Multilayer Perceptron

What are multilayer perceptrons?

The perceptron is very useful for classifying data sets that are linearly separable.  They encounter serious limitations with data sets that do not conform to this pattern as discovered with the XOR problem.  The XOR problem shows that for any classification of four points that there exists a set that are not linearly separable.

The MultiLayer Perceptron (MLPs) breaks this restriction and classifies datasets which are not linearly separable.  They do this by using a more robust and complex architecture to learn regression and classification models for difficult datasets.


How does a multilayer perceptron work?

The Perceptron consists of an input layer and an output layer which are fully connected.  MLPs have the same input and output layers but may have multiple hidden layers in between the aforementioned layers, as seen below.

The algorithm for the MLP is as follows:

  1. Just as with the perceptron, the inputs are pushed forward through the MLP by taking the dot product of the input with the weights that exist between the input layer and the hidden layer (W­­­H).  This dot product yields a value at the hidden layer. We do not push this value forward as we would with a perceptron though.

  2. MLPs utilize activation functions at each of their calculated layers.  There are many activation functions to discuss: rectified linear units (ReLU), sigmoid function, tanh.  Push the calculated output at the current layer through any of these activation functions.

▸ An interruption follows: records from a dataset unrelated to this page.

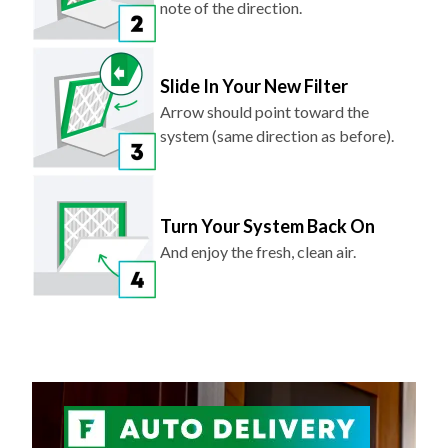
Slide In Your New Filter
Arrow should point toward the
system (same direction as before).
Turn Your System Back On
And enjoy the fresh, clean air.
NEVER FORGET TO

  3. Once the calculated output at the hidden layer has been pushed through the activation function, push it to the next layer in the MLP by taking the dot product with the corresponding weights.

  4. Repeat steps two and three until the output layer is reached.

  5. At the output layer, the calculations will either be used for a backpropagation algorithm that corresponds to the activation function that was selected for the MLP (in the case of training) or a decision will be made based on the output (in the case of testing).


MLPs form the basis for all neural networks and have greatly improved the power of computers when applied to classification and regression problems.  Computers are no longer limited by XOR cases and can learn rich and complex models thanks to the multilayer perceptron.